I love when I can make something as fun as eating and making ice cream a complete lesson for school. This is the kind of schoolwork no one ever complains about!
It was the perfect mini unit for some summer fun.
My boys remembered me telling them on Thursday when we did groceries that I bought 1/2 and 1/2 to make our own ice cream and they asked if we could do that today. I had found (on Pinterest of course!) instructions on how to make your own ice cream in plastic baggies. They could not wait to try it.
Wanting to go a bit further into the subject though I googled "the science behind making ice cream" and found a great article at About.com on the chemistry behind ice cream making.
We made a quick trip into the library and found a few books on making ice cream. We read a books and talked about the article I had found. Then we made ice cream for dinner!
Here are some great books for learning about and reading about ice cream:
1. From Cow to Ice Cream-- This non fiction book is easy to read with just a sentence or two on each page with large colorful photographs.
2. Ice Cream: The Full Scoop-- We love all of Gail Gibbons book and this one was filled with all sorts of wonderful facts about ice cream.
3. Milk to Ice Cream- Another easy to read non- fiction book about making ice cream.

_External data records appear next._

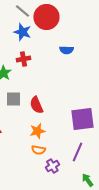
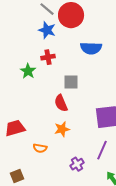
blue semicircle: (66, 50) -> (91, 48), size x1.5
gray square: (13, 99) -> (71, 82), moved
orange semicircle: (38, 150) -> (40, 148), moved

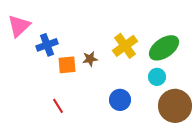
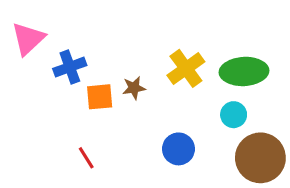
green ellipse: (164, 48) -> (244, 71), turned 32

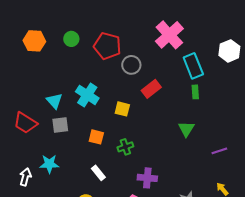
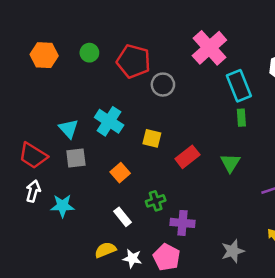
red rectangle: (151, 89) -> (187, 157), moved
orange square: (96, 137) -> (120, 173), turned 35
green cross: (125, 147) -> (156, 201), moved
white arrow: (25, 177) -> (33, 191), moved

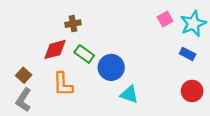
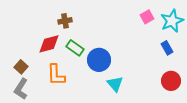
blue rectangle: (188, 54) -> (167, 48), turned 32
cyan triangle: (129, 94) -> (115, 84), turned 30

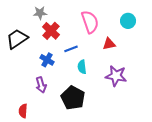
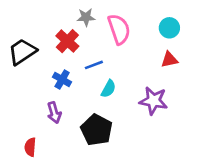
gray star: (40, 13) -> (86, 17), moved
red triangle: (109, 44) -> (169, 60), moved
cyan semicircle: (82, 67) -> (108, 89), turned -144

4. Should I Share My Ice Cream?-- We love any excuse to read an elephant and piggie book together!
5. The Sundae Scoop-- A great book that incorporates math and all the combinations that can be made using just 6 ingredients.

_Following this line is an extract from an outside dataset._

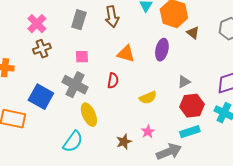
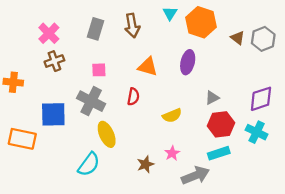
brown triangle: (193, 33) -> (238, 38), moved
blue square: (41, 97) -> (53, 114), turned -30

6. The Ice Cream King-- A wonderful book that teaches all about the importance of sharing.
7. From Milk to Ice Cream-- Another great non- fiction book that takes you through the process from cow to cone!
8. Splat The Cat; I Scream for Ice Cream -- We love Splat the Cat books! They're always so fun and cute.
9. Ice Cream Cones for Sale- This book takes readers through the great debate over who invented the ice cream cone. A fun look at history.
10. Ice Cream-- A fun look at important moments in ice cream history.
It was pretty simple.
Here is what you will need for each baggie of ice cream:
- 2 Tbsp of sugar
- 1 cup of 1/2 and 1/2 or light cream
- 1/2 tsp. of vanilla
- Quart size Ziploc bag
- Gallon size Ziploc Bag
- Coarse or table salt
It will get very cold very fast and you want to either use oven mitts, towels, or a few sheets of newspaper to roll around the bag allowing you to hold it without getting freezer burn.
After 5 minutes, open it up and check to make sure the quart size bag feels like it has ice cream inside; if not shake a bit more (it really shouldn't take much more than 10 min though). Once you have ice cream rinse the salt off the quart size bag, open it and eat it!
We added sprinkles of chopped heath bar &/or Oreo cookie crumbs to make it extra yummy!
Other fun activities to go with an ice cream unit:
- Hold a blind taste test and see if they can identify various flavors of ice cream without looking.
- Write a short story about their favorite ice cream flavor or have the kids write up a recipe for making a banana split.
- Make Ice Cream play dough; combine 1 can of pre-made frosting with 1 cup of cornstarch. It looks just like ice cream!